Dataset records
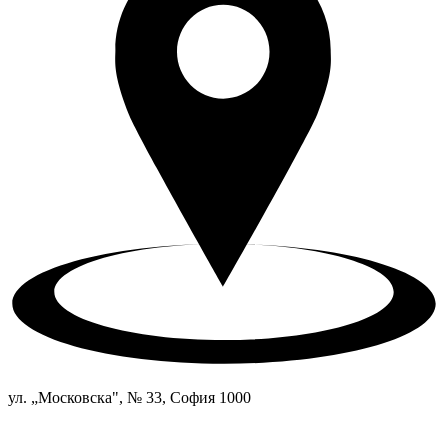
ул. „Московска", № 33, София 1000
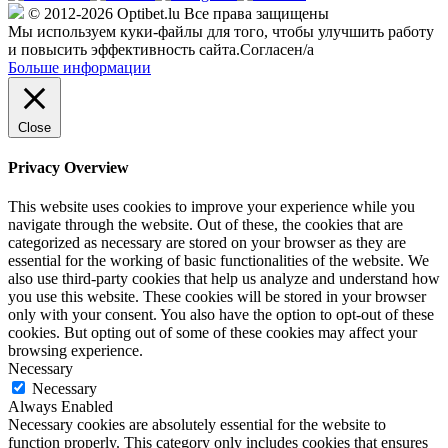
© 2012-2026 Optibet.lu Все права защищены
Мы используем куки-файлы для того, чтобы улучшить работу
и повысить эффективность сайта.
Согласен/а
Больше информации
Close
Privacy Overview
This website uses cookies to improve your experience while you
navigate through the website. Out of these, the cookies that are
categorized as necessary are stored on your browser as they are
essential for the working of basic functionalities of the website. We
also use third-party cookies that help us analyze and understand how
you use this website. These cookies will be stored in your browser
only with your consent. You also have the option to opt-out of these
cookies. But opting out of some of these cookies may affect your
browsing experience.
Necessary
Necessary
Always Enabled
Necessary cookies are absolutely essential for the website to
function properly. This category only includes cookies that ensures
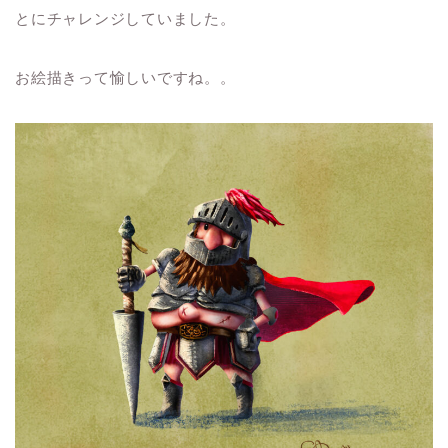
とにチャレンジしていました。
お絵描きって愉しいですね。。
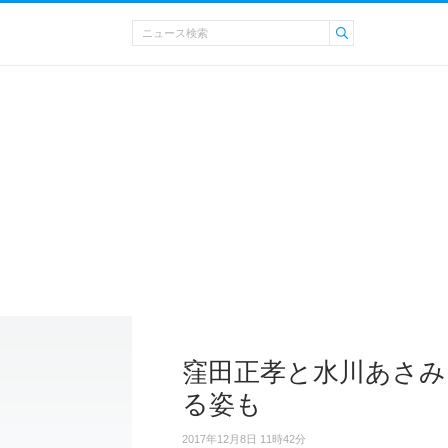
窪田正孝と水川あさみ
る姿も
2017年12月8日 11時42分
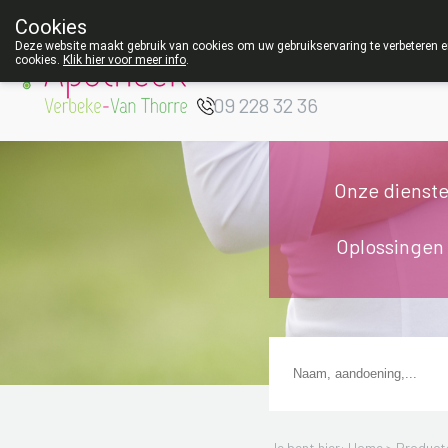
Cookies
Apotheek Verbeke
Deze website maakt gebruik van cookies om uw gebruikservaring te verbeteren en
cookies.
Klik hier voor meer info
.
- Van Thorre
W
09 228 32 36
Onze dienst
Oplossingen
Je bent hier: Home >
Product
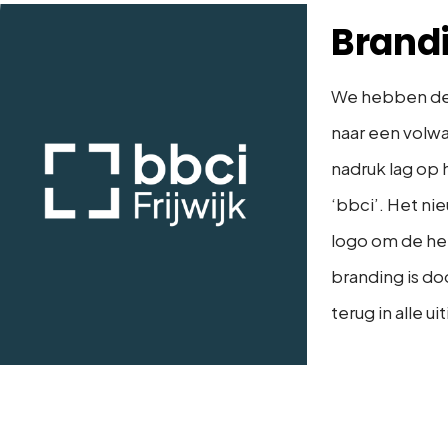
Brand
We hebben d
naar een volwa
nadruk lag op h
‘bbci’. Het n
logo om de he
branding is do
terug in alle ui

What is required
Extract, word for word, each line from the one that contains "Deze website maakt" through the final line of the data above. Leave the pictures out.

Response to this exercise
Deze website maakt gebruik van cookies om uw gebruikservaring te verbeteren en
cookies.
Klik hier voor meer info
.
- Van Thorre
W
09 228 32 36
Onze dienst
Oplossingen
Je bent hier: Home >
Product
Brand
We hebben d
naar een volwa
nadruk lag op h
‘bbci’. Het n
logo om de he
branding is do
terug in alle ui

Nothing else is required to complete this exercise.